INSTRUCTIONS FOR THE TASK = Please report each line in the material below that includes "pleasure".

MATERIAL SHOWN =
****************************************

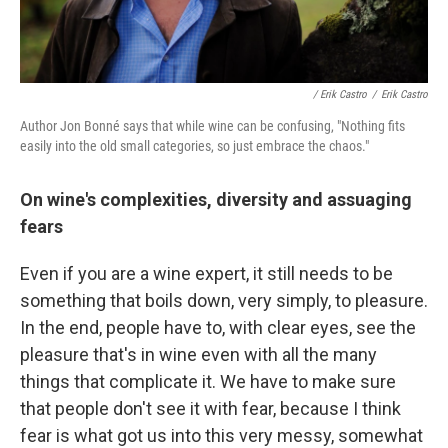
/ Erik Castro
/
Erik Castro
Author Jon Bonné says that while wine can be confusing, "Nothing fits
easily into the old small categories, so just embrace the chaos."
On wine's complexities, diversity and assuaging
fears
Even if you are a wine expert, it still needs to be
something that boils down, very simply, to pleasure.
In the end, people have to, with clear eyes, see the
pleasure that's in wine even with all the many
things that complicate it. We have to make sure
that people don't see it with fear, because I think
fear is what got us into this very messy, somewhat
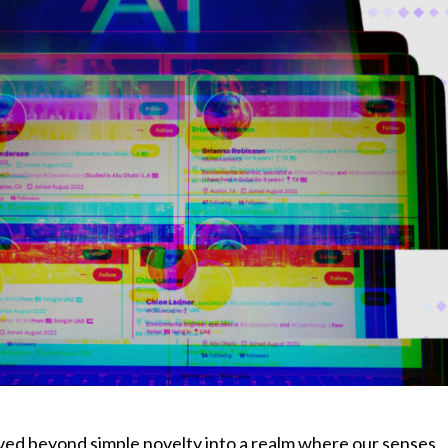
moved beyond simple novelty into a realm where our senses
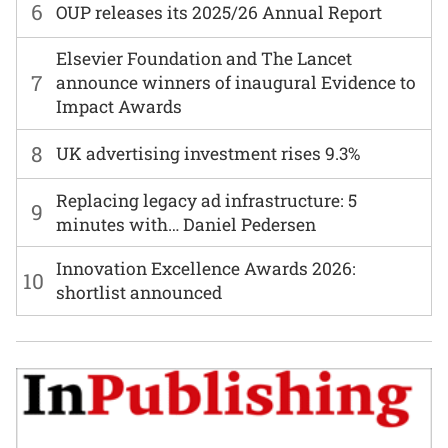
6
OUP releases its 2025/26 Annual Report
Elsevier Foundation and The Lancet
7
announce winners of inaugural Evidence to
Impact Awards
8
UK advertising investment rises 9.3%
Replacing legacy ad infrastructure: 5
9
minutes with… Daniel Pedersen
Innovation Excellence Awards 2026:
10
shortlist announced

****************************************

ANSWER AREA =
something that boils down, very simply, to pleasure.
pleasure that's in wine even with all the many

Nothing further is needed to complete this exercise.